[Data records — start]

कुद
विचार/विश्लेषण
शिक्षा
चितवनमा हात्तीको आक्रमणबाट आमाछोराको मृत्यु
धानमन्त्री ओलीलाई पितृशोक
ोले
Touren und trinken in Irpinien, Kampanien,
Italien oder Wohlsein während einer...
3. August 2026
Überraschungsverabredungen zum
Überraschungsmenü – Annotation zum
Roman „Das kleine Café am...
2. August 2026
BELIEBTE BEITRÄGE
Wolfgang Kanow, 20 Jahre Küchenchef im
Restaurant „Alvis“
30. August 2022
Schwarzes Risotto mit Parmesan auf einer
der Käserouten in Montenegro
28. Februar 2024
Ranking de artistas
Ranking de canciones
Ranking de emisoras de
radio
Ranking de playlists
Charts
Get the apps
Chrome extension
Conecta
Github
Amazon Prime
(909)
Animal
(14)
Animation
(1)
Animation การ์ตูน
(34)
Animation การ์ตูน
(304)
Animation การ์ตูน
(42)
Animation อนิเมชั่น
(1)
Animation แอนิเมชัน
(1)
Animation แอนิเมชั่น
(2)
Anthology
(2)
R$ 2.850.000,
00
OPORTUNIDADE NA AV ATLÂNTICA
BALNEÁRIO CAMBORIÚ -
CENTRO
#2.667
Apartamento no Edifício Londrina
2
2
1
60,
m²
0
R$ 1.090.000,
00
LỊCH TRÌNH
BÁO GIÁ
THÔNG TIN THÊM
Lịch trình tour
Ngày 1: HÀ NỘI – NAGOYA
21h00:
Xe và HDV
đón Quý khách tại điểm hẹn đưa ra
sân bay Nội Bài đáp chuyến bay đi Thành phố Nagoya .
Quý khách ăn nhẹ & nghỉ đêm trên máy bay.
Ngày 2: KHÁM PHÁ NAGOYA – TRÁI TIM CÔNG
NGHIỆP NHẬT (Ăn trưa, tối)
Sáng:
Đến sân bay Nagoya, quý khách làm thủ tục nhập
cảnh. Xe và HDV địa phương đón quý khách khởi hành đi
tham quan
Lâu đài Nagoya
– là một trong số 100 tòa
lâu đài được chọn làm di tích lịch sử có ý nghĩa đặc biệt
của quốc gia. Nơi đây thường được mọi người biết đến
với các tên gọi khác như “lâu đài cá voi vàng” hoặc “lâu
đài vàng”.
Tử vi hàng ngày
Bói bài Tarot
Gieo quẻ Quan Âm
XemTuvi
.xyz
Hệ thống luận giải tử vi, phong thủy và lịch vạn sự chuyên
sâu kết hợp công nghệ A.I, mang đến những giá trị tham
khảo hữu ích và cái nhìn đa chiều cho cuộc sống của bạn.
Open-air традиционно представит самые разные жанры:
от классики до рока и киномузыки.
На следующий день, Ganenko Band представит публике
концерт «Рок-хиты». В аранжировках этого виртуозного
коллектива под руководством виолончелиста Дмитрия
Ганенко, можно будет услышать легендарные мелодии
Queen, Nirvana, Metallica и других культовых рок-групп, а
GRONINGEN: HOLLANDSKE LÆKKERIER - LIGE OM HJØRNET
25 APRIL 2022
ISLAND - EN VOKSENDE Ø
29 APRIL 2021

[Data records — finish]

Goal of the exercise: Print only these lines, exactly: the one containing "Hệ thống luận" and all after it to the end of the entries.

Answer section:
Hệ thống luận giải tử vi, phong thủy và lịch vạn sự chuyên
sâu kết hợp công nghệ A.I, mang đến những giá trị tham
khảo hữu ích và cái nhìn đa chiều cho cuộc sống của bạn.
Open-air традиционно представит самые разные жанры:
от классики до рока и киномузыки.
На следующий день, Ganenko Band представит публике
концерт «Рок-хиты». В аранжировках этого виртуозного
коллектива под руководством виолончелиста Дмитрия
Ганенко, можно будет услышать легендарные мелодии
Queen, Nirvana, Metallica и других культовых рок-групп, а
GRONINGEN: HOLLANDSKE LÆKKERIER - LIGE OM HJØRNET
25 APRIL 2022
ISLAND - EN VOKSENDE Ø
29 APRIL 2021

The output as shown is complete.